Le premier long-métrage de Marine Atlan, « La Gradiva », a été couronné du premier prix de la Semaine de la critique lors du Festival de Cannes. Ce récit mélancolique et saisissant explore le passage à l’âge adulte à travers le voyage scolaire d’une classe de lycéens français vers les ruines de Pompéi.
Ancienne directrice de la photographie passée à la réalisation, Marine Atlan signe avec ce film un portrait éclairant de la jeunesse. L’œuvre s’articule autour de questions existentielles sur l’histoire, le présent et l’avenir, vues à travers le regard d’une génération sur le point d’entrer dans le monde adulte. Malgré la lourdeur de ces thématiques, le film conserve une certaine légèreté, capturant avec justesse et humour les interactions et les plaisanteries entre adolescents.

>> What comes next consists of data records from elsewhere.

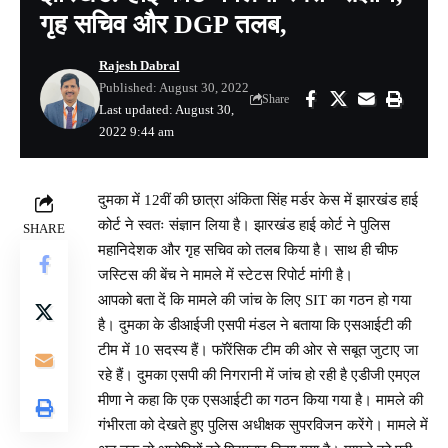
गृह सचिव और DGP तलब,
Rajesh Dabral
Published: August 30, 2022
Share
Last updated: August 30,
2022 9:44 am
दुमका में 12वीं की छात्रा अंकिता सिंह मर्डर केस में झारखंड हाई
कोर्ट ने स्वतः संज्ञान लिया है। झारखंड हाई कोर्ट ने पुलिस
SHARE
महानिदेशक और गृह सचिव को तलब किया है। साथ ही चीफ
जस्टिस की बेंच ने मामले में स्टेटस रिपोर्ट मांगी है।
आपको बता दें कि मामले की जांच के लिए SIT का गठन हो गया
है। दुमका के डीआईजी एसपी मंडल ने बताया कि एसआईटी की
टीम में 10 सदस्य हैं। फॉरेंसिक टीम की ओर से सबूत जुटाए जा
रहे हैं। दुमका एसपी की निगरानी में जांच हो रही है एडीजी एमएल
मीणा ने कहा कि एक एसआईटी का गठन किया गया है। मामले की
गंभीरता को देखते हुए पुलिस अधीक्षक सुपरविजन करेंगे। मामले में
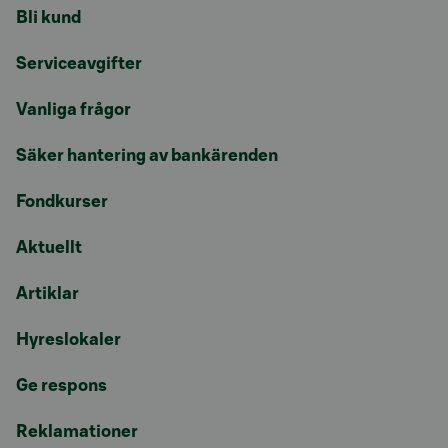
Bli kund
Serviceavgifter
Vanliga frågor
Säker hantering av bankärenden
Fondkurser
Aktuellt
Artiklar
Hyreslokaler
Ge respons
Reklamationer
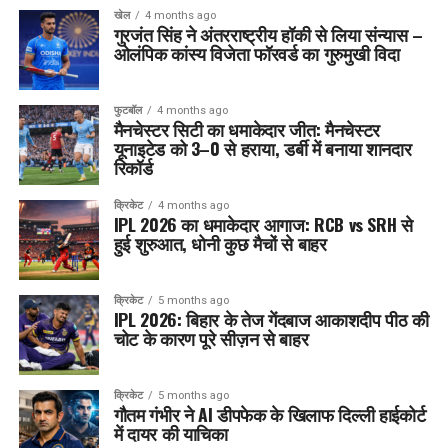
खेल
4 months ago
गुरजंत सिंह ने अंतरराष्ट्रीय हॉकी से लिया संन्यास –
ओलंपिक कांस्य विजेता फॉरवर्ड का गुरुमुखी विदा
फुटबॉल
4 months ago
मैनचेस्टर सिटी का धमाकेदार जीत: मैनचेस्टर
यूनाइटेड को 3–0 से हराया, डर्बी में बनाया शानदार
रिकॉर्ड
क्रिकेट
4 months ago
IPL 2026 का धमाकेदार आगाज: RCB vs SRH से
हुई शुरुआत, धोनी कुछ मैचों से बाहर
क्रिकेट
5 months ago
IPL 2026: बिहार के तेज गेंदबाज आकाशदीप पीठ की
चोट के कारण पूरे सीज़न से बाहर
क्रिकेट
5 months ago
गौतम गंभीर ने AI डीपफेक के खिलाफ दिल्ली हाईकोर्ट
में दायर की याचिका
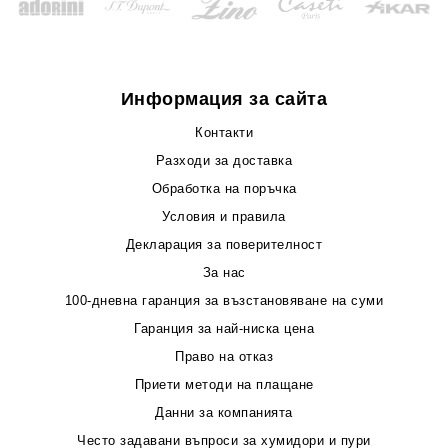
Информация за сайта
Контакти
Разходи за доставка
Обработка на поръчка
Условия и правила
Декларация за поверителност
За нас
100-дневна гаранция за възстановяване на суми
Гаранция за най-ниска цена
Право на отказ
Приети методи на плащане
Данни за компанията
Често задавани въпроси за хумидори и пури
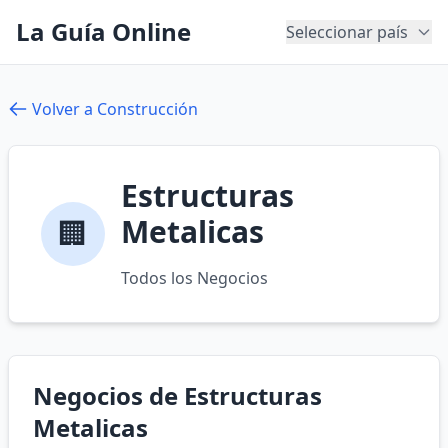
La Guía Online
Seleccionar país
Volver a Construcción
Estructuras
Metalicas
🏢
Todos los Negocios
Negocios de Estructuras
Metalicas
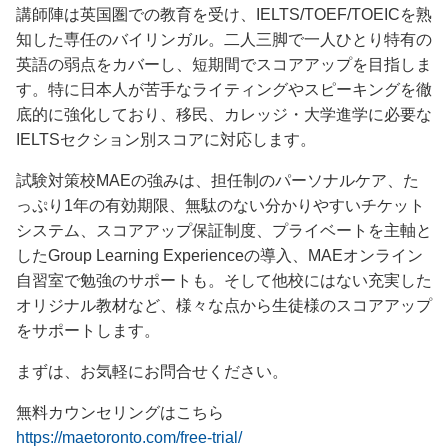
講師陣は英国圏での教育を受け、IELTS/TOEF/TOEICを熟
知した専任のバイリンガル。二人三脚で一人ひとり特有の
英語の弱点をカバーし、短期間でスコアアップを目指しま
す。特に日本人が苦手なライティングやスピーキングを徹
底的に強化しており、移民、カレッジ・大学進学に必要な
IELTSセクション別スコアに対応します。
試験対策校MAEの強みは、担任制のパーソナルケア、た
っぷり1年の有効期限、無駄のない分かりやすいチケット
システム、スコアアップ保証制度、プライベートを主軸と
したGroup Learning Experienceの導入、MAEオンライン
自習室で勉強のサポートも。そして他校にはない充実した
オリジナル教材など、様々な点から生徒様のスコアアップ
をサポートします。
まずは、お気軽にお問合せください。
無料カウンセリングはこちら
https://maetoronto.com/free-trial/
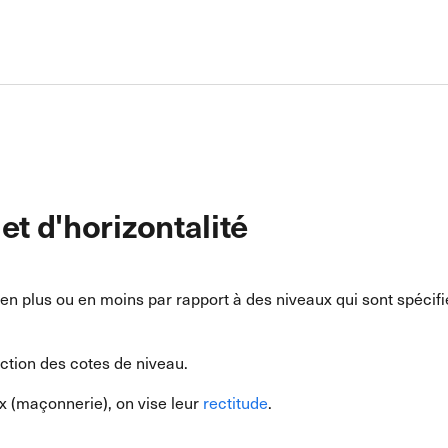
et d'horizontalité
en plus ou en moins par rapport à des niveaux qui sont spécif
nction des cotes de niveau.
ux (maçonnerie), on vise leur
rectitude
.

L’intrigue suit un groupe d’élèves encadrés par Mercier (interprétée par Antonia Buresi), une enseignante passionnée et bienveillante, bien qu’épuisée. Parmi eux se trouve Toni (Colas Quignard), un jeune homme à la fois exubérant et insécure. Le film dépeint avec finesse ses tourments intérieurs, notamment sa jalousie et son désir pour son meilleur ami, James (Mitia Capellier-Audat), ainsi que sa quête d’identité et d’origines familiales.
Le lien avec l’histoire et l’archéologie est central, tant dans le cadre du voyage que dans le titre, qui fait référence au roman de Wilhelm Jensen publié en 1902, « Gradiva : une fantaisie pompéienne ». Cette thématique se reflète dans le récit personnel de Toni, qui relate l’histoire d’amour contrariée entre sa grand-mère, employée de maison, et son grand-père, son employeur, dont la relation fut brisée par les conventions sociales et un tremblement de terre.
Sur le plan visuel, le film se distingue par des compositions sublimes, fruit de la collaboration entre Marine Atlan et Pierre Mazoyer. Des séquences oniriques marquantes aux plans contemplatifs, l’esthétique du film souligne le bouleversement émotionnel imminent pour les personnages.
Co-écrit avec Anne Brouillet, le scénario privilégie l’accumulation de détails et l’immersion dans le quotidien des élèves — leurs passions, leurs conflits et leurs aspirations — plutôt qued’utiliser des rebondissements spectaculaires. Le récit culmine lorsque le passé et le futur convergent, alors que les résultats d’admission à l’université tombent et que Toni entreprend une sorte de pèlerinage pour trouver des réponses.

Le film atteint son apogée émotionnelle lors d’une scène déchirante où l’enseignante, Mercier, doit transmettre une information capitale à ses élèves, marquant pour chacun la fin d’une certaine innocence. Le dénouement, décrit comme d’une puissance sobre et sincère, refuse les réponses faciles pour privilégier une quête humaine profonde.
Le distributeur 1-2 a acquis les droits de « La Gradiva » à Cannes pour une sortie en salles.